As for me being a father myself, if I were to have a kid, I would dedicate myself to being the father that mine wasn't.
As far as divorce, I've got myself the perfect woman whom I can't see ever divorcing, although we are not married (yet).
I'm so sorry for your experiences and that you did not have the father figure in life you deserved as a guy. Your so young and yet you have a really noble perspective on life and your future. You should be very proud of yourself.
Nory, I think you have the quotes mixed up. I had a great father. My father was very active in my life up until he died. We played golf together when he was 75, right before he died.
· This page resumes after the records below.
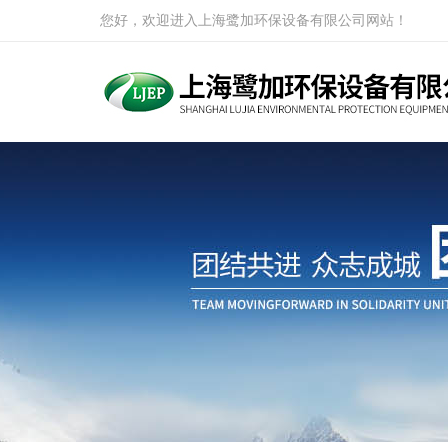
您好，欢迎进入上海鹭加环保设备有限公司网站！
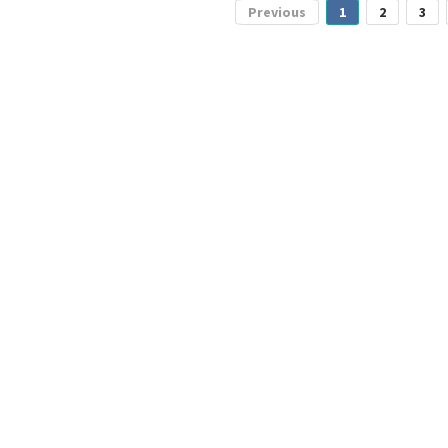
Previous
1
2
3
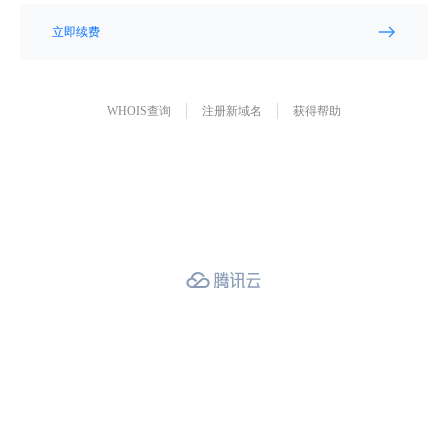
立即续费
WHOIS查询
注册新域名
获得帮助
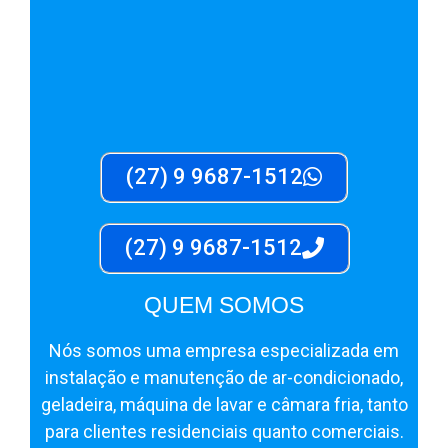
(27) 9 9687-1512
(27) 9 9687-1512
QUEM SOMOS
Nós somos uma empresa especializada em
instalação e manutenção de ar-condicionado,
geladeira, máquina de lavar e câmara fria, tanto
para clientes residenciais quanto comerciais.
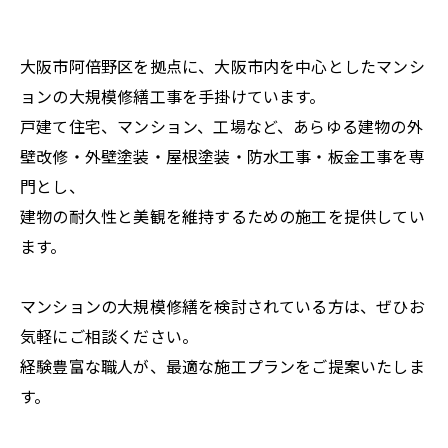
大阪市阿倍野区を拠点に、大阪市内を中心としたマンシ
ョンの大規模修繕工事を手掛けています。
戸建て住宅、マンション、工場など、あらゆる建物の外
壁改修・外壁塗装・屋根塗装・防水工事・板金工事を専
門とし、
建物の耐久性と美観を維持するための施工を提供してい
ます。
マンションの大規模修繕を検討されている方は、ぜひお
気軽にご相談ください。
経験豊富な職人が、最適な施工プランをご提案いたしま
す。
I think the quote was from CowboyfromHell, whom I wanted to tell that he can't live in fear of repeating anything his dad did. Dude, you'd probably be a great dad and husband because you're introspecting and get the mistakes that were made. Many don't/can't do that. Also, sounds like you've got respect for your gal which is a big start. I'm a married dude and I can say that respect is really a big part of marriage because you won't always agree with your spouse. But, you have to respect them if not the relationship won't stand the test of time.
Hi, Yes I'm sorry! I did know it was CowboyfromHell but for some reason or other your name popped up there and I did not notice it. I'll go back and edit it if I still can. I think its because I wanted to address a portion of his quote not the whole thing so I cut out most of it and wiring got crossed.
It makes me wonder if cutting and splicing quotes as I tend to do is considered acceptable message board etiquette? Things can be taken out of context as well.
What a great memory of you and your father... Best wishes!